*Problem to work on*. All entries below must be given again exactly as they stand.

====== Supplied information ======

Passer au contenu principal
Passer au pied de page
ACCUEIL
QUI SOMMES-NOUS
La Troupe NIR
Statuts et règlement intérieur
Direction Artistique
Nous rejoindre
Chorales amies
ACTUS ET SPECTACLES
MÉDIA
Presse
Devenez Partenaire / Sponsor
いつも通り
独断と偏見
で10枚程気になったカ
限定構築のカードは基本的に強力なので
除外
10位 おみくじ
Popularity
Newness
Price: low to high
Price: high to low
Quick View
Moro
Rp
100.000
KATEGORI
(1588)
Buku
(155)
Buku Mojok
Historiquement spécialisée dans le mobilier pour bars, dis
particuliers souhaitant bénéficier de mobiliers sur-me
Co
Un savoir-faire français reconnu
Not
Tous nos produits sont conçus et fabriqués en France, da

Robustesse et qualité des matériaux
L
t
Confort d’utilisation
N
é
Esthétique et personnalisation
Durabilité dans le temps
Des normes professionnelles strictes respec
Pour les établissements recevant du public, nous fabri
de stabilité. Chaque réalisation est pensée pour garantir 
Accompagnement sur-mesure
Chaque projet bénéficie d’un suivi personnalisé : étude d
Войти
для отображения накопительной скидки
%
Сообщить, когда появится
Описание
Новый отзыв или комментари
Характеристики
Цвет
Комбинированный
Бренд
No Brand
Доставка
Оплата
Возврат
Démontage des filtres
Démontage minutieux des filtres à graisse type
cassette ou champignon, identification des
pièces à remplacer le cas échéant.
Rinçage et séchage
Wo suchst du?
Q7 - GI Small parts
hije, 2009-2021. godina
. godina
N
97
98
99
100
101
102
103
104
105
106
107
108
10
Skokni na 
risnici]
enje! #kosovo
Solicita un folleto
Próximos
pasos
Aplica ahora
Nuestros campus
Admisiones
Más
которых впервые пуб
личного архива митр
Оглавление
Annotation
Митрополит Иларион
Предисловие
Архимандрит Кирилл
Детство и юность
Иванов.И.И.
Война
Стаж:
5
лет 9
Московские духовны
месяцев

======

*Problem solution*.
Passer au contenu principal
Passer au pied de page
ACCUEIL
QUI SOMMES-NOUS
La Troupe NIR
Statuts et règlement intérieur
Direction Artistique
Nous rejoindre
Chorales amies
ACTUS ET SPECTACLES
MÉDIA
Presse
Devenez Partenaire / Sponsor
いつも通り
独断と偏見
で10枚程気になったカ
限定構築のカードは基本的に強力なので
除外
10位 おみくじ
Popularity
Newness
Price: low to high
Price: high to low
Quick View
Moro
Rp
100.000
KATEGORI
(1588)
Buku
(155)
Buku Mojok
Historiquement spécialisée dans le mobilier pour bars, dis
particuliers souhaitant bénéficier de mobiliers sur-me
Co
Un savoir-faire français reconnu
Not
Tous nos produits sont conçus et fabriqués en France, da

Robustesse et qualité des matériaux
L
t
Confort d’utilisation
N
é
Esthétique et personnalisation
Durabilité dans le temps
Des normes professionnelles strictes respec
Pour les établissements recevant du public, nous fabri
de stabilité. Chaque réalisation est pensée pour garantir 
Accompagnement sur-mesure
Chaque projet bénéficie d’un suivi personnalisé : étude d
Войти
для отображения накопительной скидки
%
Сообщить, когда появится
Описание
Новый отзыв или комментари
Характеристики
Цвет
Комбинированный
Бренд
No Brand
Доставка
Оплата
Возврат
Démontage des filtres
Démontage minutieux des filtres à graisse type
cassette ou champignon, identification des
pièces à remplacer le cas échéant.
Rinçage et séchage
Wo suchst du?
Q7 - GI Small parts
hije, 2009-2021. godina
. godina
N
97
98
99
100
101
102
103
104
105
106
107
108
10
Skokni na 
risnici]
enje! #kosovo
Solicita un folleto
Próximos
pasos
Aplica ahora
Nuestros campus
Admisiones
Más
которых впервые пуб
личного архива митр
Оглавление
Annotation
Митрополит Иларион
Предисловие
Архимандрит Кирилл
Детство и юность
Иванов.И.И.
Война
Стаж:
5
лет 9
Московские духовны
месяцев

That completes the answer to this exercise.